▶ [WORK TASK] As the answer, set down the lines below from the one containing "Fotos del producto" through the one containing "khaello ea lisebelisoa", exactly and inclusively, and no others.

[Saved entries]
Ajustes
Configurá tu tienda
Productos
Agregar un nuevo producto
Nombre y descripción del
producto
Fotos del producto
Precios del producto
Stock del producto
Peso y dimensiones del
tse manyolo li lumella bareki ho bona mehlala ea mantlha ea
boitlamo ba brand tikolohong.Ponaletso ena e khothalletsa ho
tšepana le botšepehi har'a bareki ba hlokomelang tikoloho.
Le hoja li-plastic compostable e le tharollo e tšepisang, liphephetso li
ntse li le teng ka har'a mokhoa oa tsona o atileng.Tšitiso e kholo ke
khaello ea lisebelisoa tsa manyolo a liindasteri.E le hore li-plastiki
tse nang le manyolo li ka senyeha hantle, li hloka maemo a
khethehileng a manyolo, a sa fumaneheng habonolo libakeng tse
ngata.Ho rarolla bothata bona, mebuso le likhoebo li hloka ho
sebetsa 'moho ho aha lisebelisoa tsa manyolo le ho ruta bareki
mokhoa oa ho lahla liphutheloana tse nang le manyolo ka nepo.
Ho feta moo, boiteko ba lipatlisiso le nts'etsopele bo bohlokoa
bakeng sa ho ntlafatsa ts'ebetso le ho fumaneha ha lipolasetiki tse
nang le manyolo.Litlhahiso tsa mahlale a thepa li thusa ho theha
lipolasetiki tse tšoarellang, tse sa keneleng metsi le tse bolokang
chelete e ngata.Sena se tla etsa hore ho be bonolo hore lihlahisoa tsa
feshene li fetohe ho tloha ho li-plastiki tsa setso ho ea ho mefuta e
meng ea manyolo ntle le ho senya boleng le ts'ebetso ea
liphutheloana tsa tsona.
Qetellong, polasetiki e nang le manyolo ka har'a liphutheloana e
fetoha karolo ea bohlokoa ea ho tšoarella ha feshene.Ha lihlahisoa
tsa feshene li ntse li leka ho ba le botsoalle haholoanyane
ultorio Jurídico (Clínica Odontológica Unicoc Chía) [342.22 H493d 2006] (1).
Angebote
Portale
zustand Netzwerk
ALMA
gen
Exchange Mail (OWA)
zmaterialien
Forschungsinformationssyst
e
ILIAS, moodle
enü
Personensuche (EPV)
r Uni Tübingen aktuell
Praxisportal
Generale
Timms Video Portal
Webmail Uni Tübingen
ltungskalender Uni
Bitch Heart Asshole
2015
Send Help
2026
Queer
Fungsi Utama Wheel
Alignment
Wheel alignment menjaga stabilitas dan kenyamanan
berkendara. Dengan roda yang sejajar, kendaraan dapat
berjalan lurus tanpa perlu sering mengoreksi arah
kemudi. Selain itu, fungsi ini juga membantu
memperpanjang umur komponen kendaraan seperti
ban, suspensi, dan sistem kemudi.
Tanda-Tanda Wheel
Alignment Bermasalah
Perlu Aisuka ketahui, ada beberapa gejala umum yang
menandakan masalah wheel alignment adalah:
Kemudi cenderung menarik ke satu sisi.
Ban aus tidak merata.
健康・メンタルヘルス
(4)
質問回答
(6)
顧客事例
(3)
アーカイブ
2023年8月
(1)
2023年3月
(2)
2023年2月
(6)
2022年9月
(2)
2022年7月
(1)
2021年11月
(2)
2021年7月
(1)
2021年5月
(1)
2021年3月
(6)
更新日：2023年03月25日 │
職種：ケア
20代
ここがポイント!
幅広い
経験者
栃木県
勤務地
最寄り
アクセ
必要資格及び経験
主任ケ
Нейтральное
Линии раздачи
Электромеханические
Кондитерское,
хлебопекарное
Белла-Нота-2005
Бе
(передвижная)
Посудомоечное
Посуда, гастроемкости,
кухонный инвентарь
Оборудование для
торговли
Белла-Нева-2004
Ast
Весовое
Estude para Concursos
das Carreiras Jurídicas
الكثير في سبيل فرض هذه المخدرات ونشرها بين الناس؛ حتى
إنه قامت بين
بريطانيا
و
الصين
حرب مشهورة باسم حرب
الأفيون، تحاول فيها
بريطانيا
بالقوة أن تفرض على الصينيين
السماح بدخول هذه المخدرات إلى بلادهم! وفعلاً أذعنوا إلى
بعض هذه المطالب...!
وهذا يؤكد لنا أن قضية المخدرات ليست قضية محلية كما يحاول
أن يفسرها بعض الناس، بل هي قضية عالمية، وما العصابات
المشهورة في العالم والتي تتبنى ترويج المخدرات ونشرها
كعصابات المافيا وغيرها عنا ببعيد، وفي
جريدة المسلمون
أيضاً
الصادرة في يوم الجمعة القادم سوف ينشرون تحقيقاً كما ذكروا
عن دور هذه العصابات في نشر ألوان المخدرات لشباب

▶ [EXPECTED OUTPUT]
Fotos del producto
Precios del producto
Stock del producto
Peso y dimensiones del
tse manyolo li lumella bareki ho bona mehlala ea mantlha ea
boitlamo ba brand tikolohong.Ponaletso ena e khothalletsa ho
tšepana le botšepehi har'a bareki ba hlokomelang tikoloho.
Le hoja li-plastic compostable e le tharollo e tšepisang, liphephetso li
ntse li le teng ka har'a mokhoa oa tsona o atileng.Tšitiso e kholo ke
khaello ea lisebelisoa tsa manyolo a liindasteri.E le hore li-plastiki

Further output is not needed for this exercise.